▸ What the task asks
Output each line exactly as written, from the first line of the records to the line bearing "İHBAR HATTI", inclusive, while leaving every picture out.

▸ Material supplied
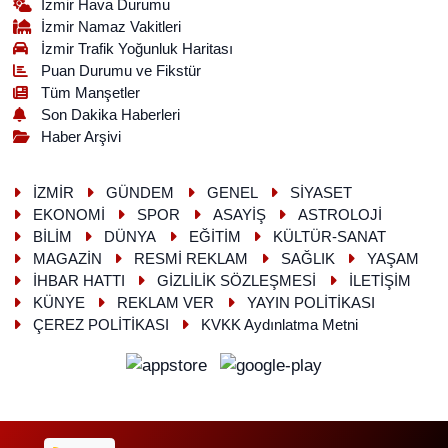
İzmir Hava Durumu
İzmir Namaz Vakitleri
İzmir Trafik Yoğunluk Haritası
Puan Durumu ve Fikstür
Tüm Manşetler
Son Dakika Haberleri
Haber Arşivi
İZMİR
GÜNDEM
GENEL
SİYASET
EKONOMİ
SPOR
ASAYİŞ
ASTROLOJİ
BİLİM
DÜNYA
EĞİTİM
KÜLTÜR-SANAT
MAGAZİN
RESMİ REKLAM
SAĞLIK
YAŞAM
İHBAR HATTI
GİZLİLİK SÖZLEŞMESİ
İLETİŞİM
KÜNYE
REKLAM VER
YAYIN POLİTİKASI
ÇEREZ POLİTİKASI
KVKK Aydınlatma Metni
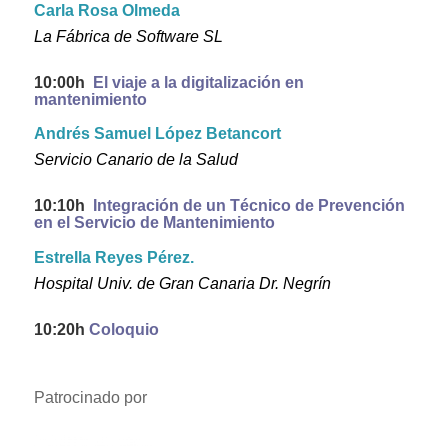
Carla Rosa Olmeda
La Fábrica de Software SL
10:00h
El viaje a la digitalización en
mantenimiento
Andrés Samuel López Betancort
Servicio Canario de la Salud
10:10h
Integración de un Técnico de Prevención
en el Servicio de Mantenimiento
Estrella Reyes Pérez.
Hospital Univ. de Gran Canaria Dr. Negrín
10:20h
Coloquio
Patrocinado por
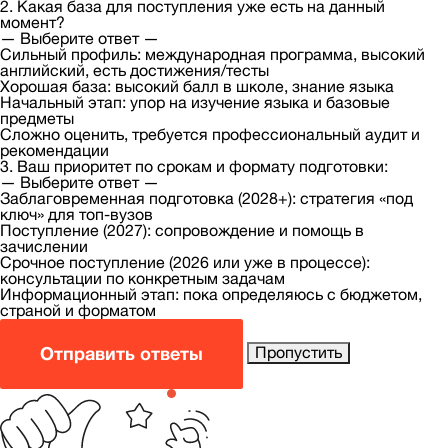
2. Какая база для поступления уже есть на данный
момент?
— Выберите ответ —
Сильный профиль: международная программа, высокий
английский, есть достижения/тесты
Хорошая база: высокий балл в школе, знание языка
Начальный этап: упор на изучение языка и базовые
предметы
Сложно оценить, требуется профессиональный аудит и
рекомендации
3. Ваш приоритет по срокам и формату подготовки:
— Выберите ответ —
Заблаговременная подготовка (2028+): стратегия «под
ключ» для топ-вузов
Поступление (2027): сопровождение и помощь в
зачислении
Срочное поступление (2026 или уже в процессе):
консультации по конкретным задачам
Информационный этап: пока определяюсь с бюджетом,
страной и форматом
Отправить ответы
Пропустить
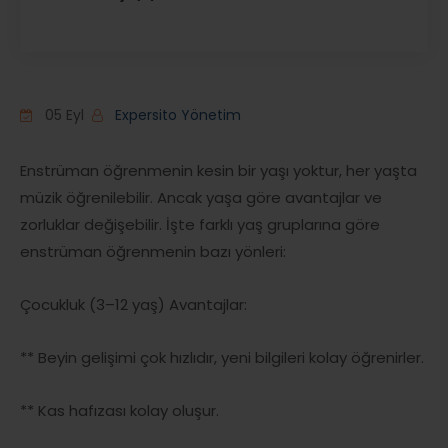
05 Eyl
Expersito Yönetim
Enstrüman öğrenmenin kesin bir yaşı yoktur, her yaşta
müzik öğrenilebilir. Ancak yaşa göre avantajlar ve
zorluklar değişebilir. İşte farklı yaş gruplarına göre
enstrüman öğrenmenin bazı yönleri:
Çocukluk (3–12 yaş) Avantajlar:
** Beyin gelişimi çok hızlıdır, yeni bilgileri kolay öğrenirler.
** Kas hafızası kolay oluşur.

▸ Solution to the problem
İzmir Hava Durumu
İzmir Namaz Vakitleri
İzmir Trafik Yoğunluk Haritası
Puan Durumu ve Fikstür
Tüm Manşetler
Son Dakika Haberleri
Haber Arşivi
İZMİR
GÜNDEM
GENEL
SİYASET
EKONOMİ
SPOR
ASAYİŞ
ASTROLOJİ
BİLİM
DÜNYA
EĞİTİM
KÜLTÜR-SANAT
MAGAZİN
RESMİ REKLAM
SAĞLIK
YAŞAM
İHBAR HATTI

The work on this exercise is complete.